Guardian: An AI-Powered Penetration Testing Automation Platform

Penetration testing has always involved trade-offs. You either go manual, which is deep but slow and expensive. Or you go automated, which…

Tattva Tarang

Coding Nexus

· ~6 min read · February 12, 2026 (Updated: February 16, 2026) · Free: No

Penetration testing has always involved trade-offs. You either go manual, which is deep but slow and expensive. Or you go automated, which is fast but shallow and easy to outsmart.

Guardian occupies a central position, making it particularly intriguing. It is an enterprise-grade, AI-driven framework for automating penetration testing by integrating large language models with established security tools. This combination provides adaptive, intelligent security evaluations, along with evidence collection that security teams can effectively utilise.

Let's break down what that really means.

The Problem With Traditional Pentesting Automation

Most automated pentesting tools follow a rigid flow:

Scan the target
Run predefined checks
Dump a report
Call it a day

This works for known vulnerabilities, but falls apart when:

The app behaves differently than expected
The vulnerability requires context
Chained exploits are involved
Human reasoning is required

Attackers don't follow scripts. Why should defenders?

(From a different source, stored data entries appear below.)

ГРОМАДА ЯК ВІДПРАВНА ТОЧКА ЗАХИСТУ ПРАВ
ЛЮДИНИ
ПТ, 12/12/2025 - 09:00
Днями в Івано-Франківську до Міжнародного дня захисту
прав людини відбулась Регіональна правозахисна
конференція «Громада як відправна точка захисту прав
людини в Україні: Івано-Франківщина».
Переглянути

What Guardian Does Differently

Guardian treats penetration testing as a reasoning problem, not just a scanning problem.

Guardian combines:

Multiple AI providers
OpenAI GPT-4
Claude
Google Gemini
OpenRouter (for model flexibility)
Battle-tested security tools
Network scanners
Web exploitation frameworks
Recon and enumeration tools
An orchestration layer
That decides what to test next
Based on what was already discovered

Instead of running everything blindly, Guardian thinks before acting.

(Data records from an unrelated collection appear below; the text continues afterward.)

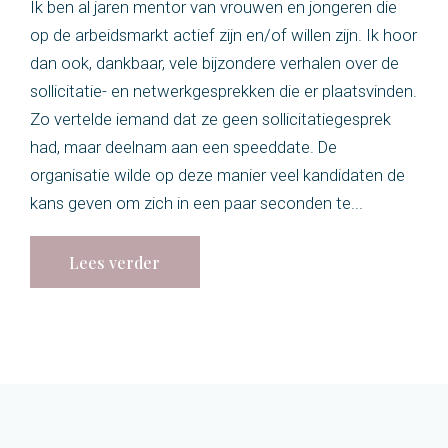
Ik ben al jaren mentor van vrouwen en jongeren die
op de arbeidsmarkt actief zijn en/of willen zijn. Ik hoor
dan ook, dankbaar, vele bijzondere verhalen over de
sollicitatie- en netwerkgesprekken die er plaatsvinden.
Zo vertelde iemand dat ze geen sollicitatiegesprek
had, maar deelnam aan een speeddate. De
organisatie wilde op deze manier veel kandidaten de
kans geven om zich in een paar seconden te...
Lees verder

Multi-Model AI: Why It Matters

Different AI models excel at different tasks.

Guardian doesn't lock itself into one.

GPT-4:- Strong reasoning and vulnerability analysis
Claude:- Long-context understanding and report clarity
Gemini:- Pattern recognition and data synthesis
OpenRouter:- Provider abstraction and fallback logic

This means Guardian can:

Cross-verify findings
Reduce hallucinations
Adapt if one provider fails or underperforms

In practice, this looks like AI collaboration, not AI dependency.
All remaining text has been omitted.